One two three a cat, four a cat rock

Here is a little experiment I wish to perform. First the hypothesis: The robots that search the web for items of commercial interest—the only reason robots search the web in the first place—are extremely fond of cats because some people are extremely fond of cats and willing to spend money on cats.  Indeed, the robots   have no real sympathy for cats or, more bluntly, couldn’t care less about cats. What robots are interested in is money. The experiment: Now let us suppose a blogger such as myself, interested in promoting his or her book (Dear Babalu: Letters to an Advice Columnist), posts a few insipid sentences containing the word cat in them. Do you suppose those tireless, nosey robots will be intrigued? Will they visit my website? That is the question. So let me tell you about my cat Findus. (I can’t believe I’m going to do this.)

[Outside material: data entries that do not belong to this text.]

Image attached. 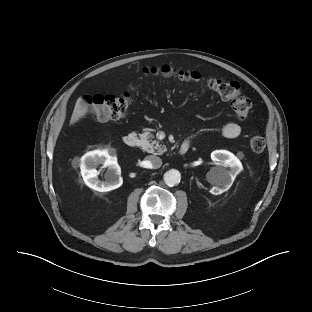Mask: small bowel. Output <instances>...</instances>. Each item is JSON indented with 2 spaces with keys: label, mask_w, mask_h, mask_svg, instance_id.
<instances>
[{
  "label": "small bowel",
  "mask_w": 312,
  "mask_h": 312,
  "mask_svg": "<svg viewBox=\"0 0 312 312\" xmlns=\"http://www.w3.org/2000/svg\"><path fill=\"white\" fill-rule=\"evenodd\" d=\"M222 134L229 139L237 138L241 134V127L236 122L229 121L223 125Z\"/></svg>",
  "instance_id": "small-bowel-1"
}]
</instances>
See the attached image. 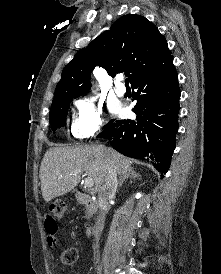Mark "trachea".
Returning a JSON list of instances; mask_svg holds the SVG:
<instances>
[{
  "label": "trachea",
  "instance_id": "obj_1",
  "mask_svg": "<svg viewBox=\"0 0 221 274\" xmlns=\"http://www.w3.org/2000/svg\"><path fill=\"white\" fill-rule=\"evenodd\" d=\"M128 84H129V80L125 79V85L128 86Z\"/></svg>",
  "mask_w": 221,
  "mask_h": 274
}]
</instances>
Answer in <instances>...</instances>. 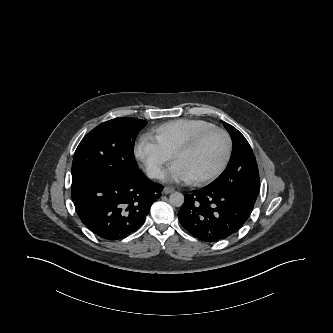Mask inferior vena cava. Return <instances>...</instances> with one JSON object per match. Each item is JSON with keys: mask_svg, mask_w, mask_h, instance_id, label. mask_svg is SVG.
I'll use <instances>...</instances> for the list:
<instances>
[{"mask_svg": "<svg viewBox=\"0 0 333 333\" xmlns=\"http://www.w3.org/2000/svg\"><path fill=\"white\" fill-rule=\"evenodd\" d=\"M146 174L149 178L157 179H161L164 176L163 171L157 166L147 167Z\"/></svg>", "mask_w": 333, "mask_h": 333, "instance_id": "602c4592", "label": "inferior vena cava"}]
</instances>
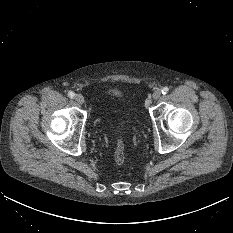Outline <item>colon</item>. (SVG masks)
<instances>
[{"instance_id":"obj_1","label":"colon","mask_w":233,"mask_h":233,"mask_svg":"<svg viewBox=\"0 0 233 233\" xmlns=\"http://www.w3.org/2000/svg\"><path fill=\"white\" fill-rule=\"evenodd\" d=\"M125 159V146L124 143L121 140H119L114 153V160L117 164L121 165L125 162Z\"/></svg>"}]
</instances>
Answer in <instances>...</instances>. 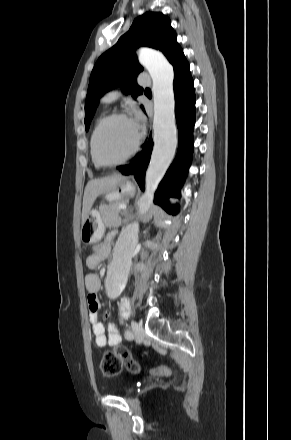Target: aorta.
<instances>
[{
  "mask_svg": "<svg viewBox=\"0 0 291 440\" xmlns=\"http://www.w3.org/2000/svg\"><path fill=\"white\" fill-rule=\"evenodd\" d=\"M138 58L152 78L154 99V147L146 171V190L138 203L139 214L143 215L148 211L154 192L175 155L178 140L175 124L173 66L162 53L152 49L141 48L138 51ZM138 233L139 223L135 221L126 227L116 243L106 279V292L110 297L119 295L126 286Z\"/></svg>",
  "mask_w": 291,
  "mask_h": 440,
  "instance_id": "1",
  "label": "aorta"
}]
</instances>
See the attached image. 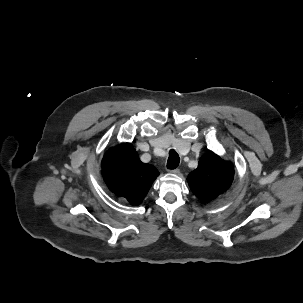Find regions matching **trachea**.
<instances>
[{
    "label": "trachea",
    "instance_id": "3493384b",
    "mask_svg": "<svg viewBox=\"0 0 303 303\" xmlns=\"http://www.w3.org/2000/svg\"><path fill=\"white\" fill-rule=\"evenodd\" d=\"M179 162H180V158H179V155L177 154V152L173 149L170 150L169 158L167 161V168L171 169V170L175 169L179 165Z\"/></svg>",
    "mask_w": 303,
    "mask_h": 303
}]
</instances>
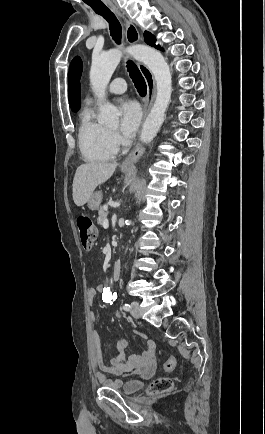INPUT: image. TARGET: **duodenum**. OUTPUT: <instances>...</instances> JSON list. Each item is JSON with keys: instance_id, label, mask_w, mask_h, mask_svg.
Listing matches in <instances>:
<instances>
[{"instance_id": "obj_1", "label": "duodenum", "mask_w": 265, "mask_h": 434, "mask_svg": "<svg viewBox=\"0 0 265 434\" xmlns=\"http://www.w3.org/2000/svg\"><path fill=\"white\" fill-rule=\"evenodd\" d=\"M122 265L123 263L121 259H118L113 263L111 268V274H110V280L112 282H115L120 279L121 272H122Z\"/></svg>"}]
</instances>
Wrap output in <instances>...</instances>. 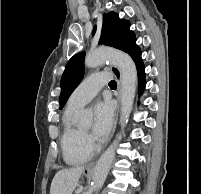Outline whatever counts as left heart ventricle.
<instances>
[{"label":"left heart ventricle","instance_id":"obj_1","mask_svg":"<svg viewBox=\"0 0 201 194\" xmlns=\"http://www.w3.org/2000/svg\"><path fill=\"white\" fill-rule=\"evenodd\" d=\"M89 128H90V126H87V127L84 128V130L87 131V130H89Z\"/></svg>","mask_w":201,"mask_h":194}]
</instances>
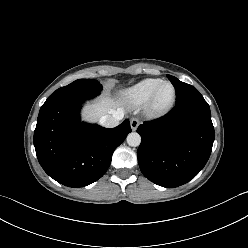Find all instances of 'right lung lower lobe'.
I'll list each match as a JSON object with an SVG mask.
<instances>
[{"instance_id": "1", "label": "right lung lower lobe", "mask_w": 248, "mask_h": 248, "mask_svg": "<svg viewBox=\"0 0 248 248\" xmlns=\"http://www.w3.org/2000/svg\"><path fill=\"white\" fill-rule=\"evenodd\" d=\"M99 93L65 90L51 94L42 105L34 146L44 171L68 187H84L107 171L114 150L131 132L129 120L107 129L80 120L84 101Z\"/></svg>"}]
</instances>
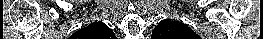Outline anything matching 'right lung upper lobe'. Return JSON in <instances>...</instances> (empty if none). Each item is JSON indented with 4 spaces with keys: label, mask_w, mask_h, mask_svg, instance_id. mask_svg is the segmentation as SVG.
Masks as SVG:
<instances>
[{
    "label": "right lung upper lobe",
    "mask_w": 263,
    "mask_h": 39,
    "mask_svg": "<svg viewBox=\"0 0 263 39\" xmlns=\"http://www.w3.org/2000/svg\"><path fill=\"white\" fill-rule=\"evenodd\" d=\"M75 37L81 39H113V31L102 22H94L87 27L74 33Z\"/></svg>",
    "instance_id": "right-lung-upper-lobe-1"
}]
</instances>
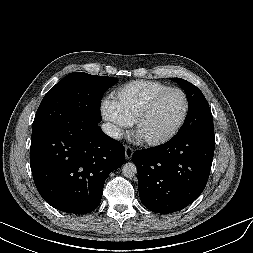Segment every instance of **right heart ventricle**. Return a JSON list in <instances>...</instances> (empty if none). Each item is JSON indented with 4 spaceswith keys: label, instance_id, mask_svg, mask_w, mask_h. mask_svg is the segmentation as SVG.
<instances>
[{
    "label": "right heart ventricle",
    "instance_id": "obj_1",
    "mask_svg": "<svg viewBox=\"0 0 253 253\" xmlns=\"http://www.w3.org/2000/svg\"><path fill=\"white\" fill-rule=\"evenodd\" d=\"M169 88L163 82L155 80H136L125 84L114 93L116 104L124 121L134 124L147 102L158 92Z\"/></svg>",
    "mask_w": 253,
    "mask_h": 253
}]
</instances>
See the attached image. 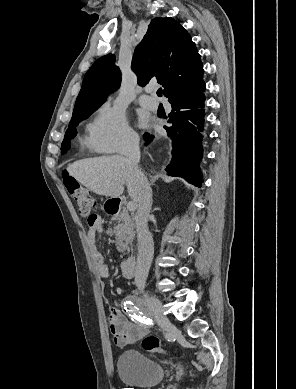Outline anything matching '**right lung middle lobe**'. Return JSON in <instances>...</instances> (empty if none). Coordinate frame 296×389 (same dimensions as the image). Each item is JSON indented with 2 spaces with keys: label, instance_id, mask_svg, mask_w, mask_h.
Returning <instances> with one entry per match:
<instances>
[{
  "label": "right lung middle lobe",
  "instance_id": "dd1d6c3e",
  "mask_svg": "<svg viewBox=\"0 0 296 389\" xmlns=\"http://www.w3.org/2000/svg\"><path fill=\"white\" fill-rule=\"evenodd\" d=\"M98 107H89L80 110L77 113H73L72 119L69 123V127L65 133V138L61 144V150L62 152H66L70 148V140L71 138H74L77 134V131L74 129L76 125L84 118H87L90 116Z\"/></svg>",
  "mask_w": 296,
  "mask_h": 389
}]
</instances>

Handsome cat Findus has subtle waves of grey and black fur. When I sit at the piano to begin practice, he jumps onto the bench next to me, pushes his head under my arm, and forces me to pet him. As my playing is far from melodious, I don’t blame him. He is, after all, a cat.  Got that?  Findus is a cat.  Yes, that’s what I said, a cat. C   A   T. Yep, heard me right. A cat. Not a dog. Not a frog. Not a pumpkin. Not a deodorant spray. Not a tube of glue or a guitar pick, or a Western Red Cedar, or  a blue flame, or an inhabitant of the planet Sathatha, or a speech therapist (get the connection?), but a cat.  Hear that, robot? Findus is a cat. A cat and that’s that. But just for the heck of it, let me say that if there were more than one of him, then he’d be cats, lots and lots of cats.  Okay, I await your visits, robots.